It stands, still, amidst snow-crowned peaks.  Once iridescent prayer ribbons had fluttered, scattering their words to the furthest reaches of the globe, to the ears of the gods themselves.  Now tatters lie dormant against twisting poles.  Once towering spires caressed tendrils of pristine clouds in an intimate display.  Now they only beseech an empty, azure sky. 

Once the temple wrapped the winds around itself and balanced the world.  Now it stands apart, bereft and alone.

This is a story of that place.  For all its illustrious history, for all its contributions to humankind's prosperity, there is only one that matters.  This one. 

*

The procession marched from the open gates to the sound of percussive bells.  They pealed in grief and commemoration, each note tolling the passing of Ashnagar, the Guardian of the World.  The cassocked monks bore his casket along the narrow ledge with solemn reverence.  Deep voices chanted a mournful dirge.  The servile winds circled, brushing against the contoured, ribbed walls of the temple to add their own ephemeral, ethereal music. 

They carried the drab coffin out to where the prayer wheels rested.  They whirred in dizzying splashes of colour.  With delicate care the monks placed Ashnagar's remains where all his predecessors had spent their final moments tethered to the earth.  Teetering precariously, he straddled the realms of earth and air, the terrestrial and the spiritual.  As one, they tugged the strips of inscribed fabric that held the wooden lid in place.  In unison they raised their arms to the heavens and released Ashnagar's final prayers into the world. 

The winds, desperate to play their role, sped after the tumbling ribbons.  In their haste, they performed their last duty for their master.  The lid tumbled end over end into the nothingness below.  The ashes within spiralled up into the air forming into ever-shifting patterns.  Ordinarily it would have taken the augurs years to interpret Ashnagar's last prophecies, to twist the ever-turning specks into the shape of the world to come.

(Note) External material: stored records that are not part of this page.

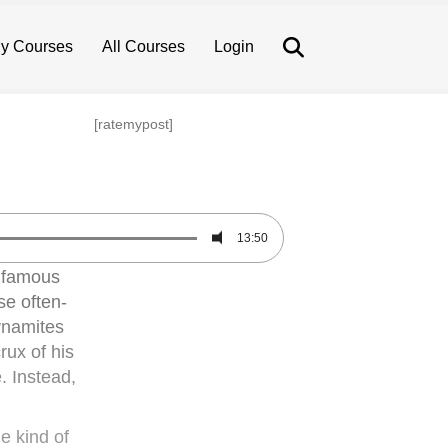
Search
y Courses
All Courses
Login
[ratemypost]
13:50
infamous
se often-
dynamites
rux of his
. Instead,
e kind of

Today it required only moments.  No one needed anything more than the eyes in their head to read what Ashnagar foretold.  The winds wrote calamity, strife and imbalance in ash and air. 

*

Of course, I witnessed none of this.  Yet even buried and bound, I had a sense of it.  How could I not, tied so tightly to the earth and so attuned to the winds?  When the world shifts even those dwelling in darkness notice. 

*

Deep within the void, my mind stirred.  All around me was still and silent.  As ever.  Movement, however slight, was but a distant memory yet one that burned as bright as any funeral pyre.  Yet for all that remembrance fanned the flames of my rage, the implacable rock quenched it all, absorbing every hint of it, allowing nothing to escape. 

I no longer struggled against my imprisonment.  Aeons had tempered me and taught me patience yet never futility.  Alone amongst my brethren, I did not abase myself before my inferiors. 

Now though, something had changed.  The last who understood the smallest link of my chains had departed.  Where once mighty words had entwined my being, now the shackles fell away.  My aeons of stillness, of patience, had altered me enough that what had been forged so long ago no longer held me. 

I breathed.  The rock around me remained as impassive and unbreakable as ever.

Yet even so, it was enough.  For now. 

*

The monks' shuffling despondency, their desperate searching for a definitive source for the catastrophe to come, echoed in their footsteps.  It pervaded the temple, showing in their hurried movement and whispering, agitated voices.  It rumbled through rocks and dirt. 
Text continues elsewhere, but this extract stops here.